Pris panoramiquement, le point de vue change. Le champ des flux et de la vidange prend le dessus. Que de parcs publics déserts, que de bas d’immeuble muets, que de plages sans pelles et sans seaux, que de terrains vagues abandonnés. On est immédiatement frappé par l’ampleur programmée du déplacement et on saisit mieux le caractère anthropométrique de certaines évolutions : l’accès à la cantine grâce à une digitale reconnaissance, le suivi en temps réel au moyen de sites adéquats, le dépistage de l’absentéisme par la SMS attitude. L’instruction commence à se contredire avec son culte de l’immédiat, sa peur du vide, son anticipation du contentieux. Elle n’a guère de temporalité, elle court plutôt dans un présent essoufflé qui ressemble au lapin d’Alice au Pays des Merveilles. Le déni de l’échec est sa marque de fabrique : elle ne le voit pas.

En ce sens, on pourrait dire que l’Éducation nationale est un strict reflet de la société : de la simplification, de l’efficacité, des codes, de la norme. Le quotidien et le marché proposent immédiatement des outils d’accès aux compétences et au savoir qui mettent à mal les fondations de l’apprentissage : apprendre à apprendre, d’accord, mais pourquoi faire ? D’un côté malmené par une société inégalitaire et excluante qui est loin de faire une place à chacun, de l’autre par une immédiateté et une obsolescence programmée qui font du processus d’instruction un empêcheur à profit, l’école toussote et maltraite parfois.

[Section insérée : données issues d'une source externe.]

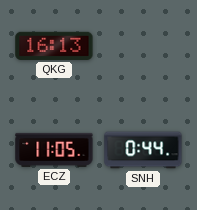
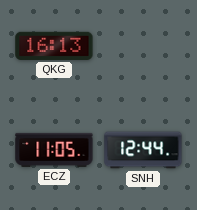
SNH: 0:44 -> 12:44
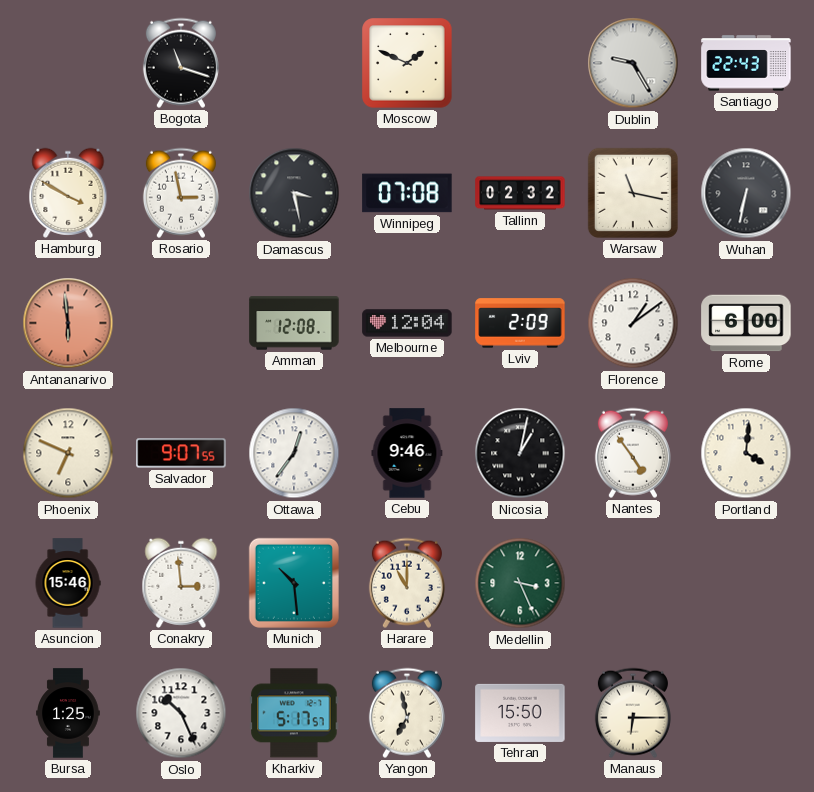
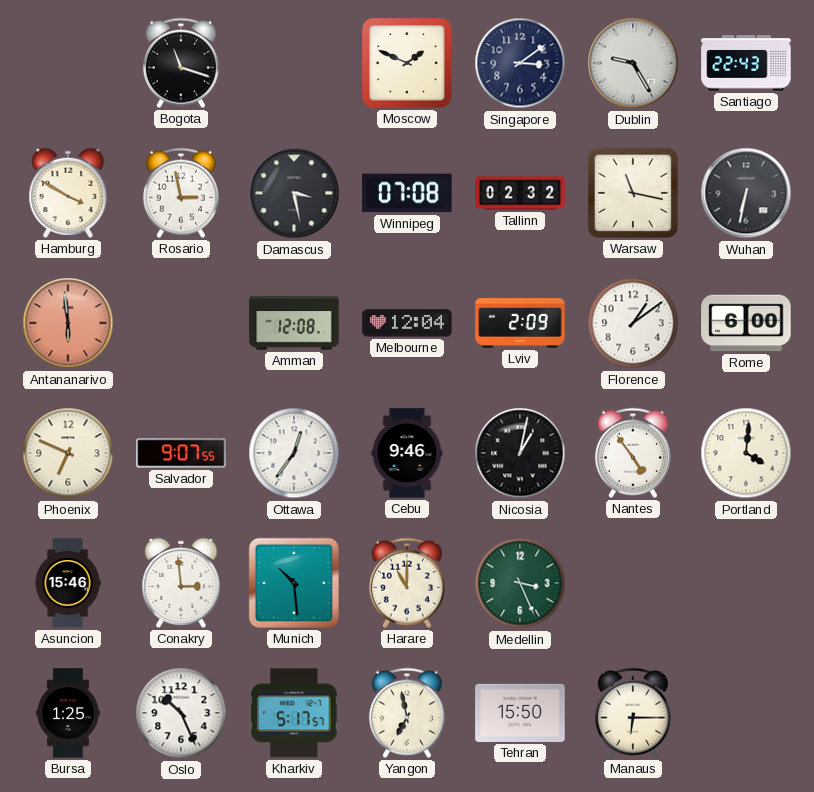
Singapore: none -> 3:09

Je me souviens, non sans nostalgie, du conte du Joueur de Flûte d’Hamelin. Résumé des chapitres précédents : les habitants d’une Ville refusent de payer un joueur de flûte qui a débarrassé l’endroit des rats envahisseurs. Pour se venger, une nuit, il entraîne tous les enfants loin de la ville et ils disparaissent.

Le conte est à entrées multiples : il pourrait dire qu’une dette non payée, c’est aussi un don. Que le don appelle un contre don. Mais, en l’espèce, parce que le conte ne dit pas ce que deviennent les enfants (pas d’affreuses descriptions de leur noyade ou de leur disparition), il laisse entendre que les enfants sont partis, ont grandi, sont devenus, c’est-à-dire que les enfants en tant qu’enfants ne sont plus là. Je n’ai pas trop cherché, mais je pense que cette dimension d’arrachement pour grandir a été largement renseignée. Il y a du déchirement, de la perte, orchestré par un musicien en colère, c’est le prix à payer pour l’accès au monde adulte.

Que reste-t-il de la fable ? On sait que le savoir peut être gai et heureusement, qu’il y a potentiellement du plaisir à apprendre, mais on fait l’impasse sur ce moment de transition violente, qui demande de la confiance et de la distance entre les habitants et le joueur de flûte. Les parents, les enseignants, les enfants sont pris dans une même tourmente. Craignant un procès, l’Éducation nationale a grassement payé le joueur de flûte, elle l’a même nommé au Ministère comme responsable de la sous-direction des opérations de dératisation, poste malheureusement supprimé à cause des contraintes budgétaires.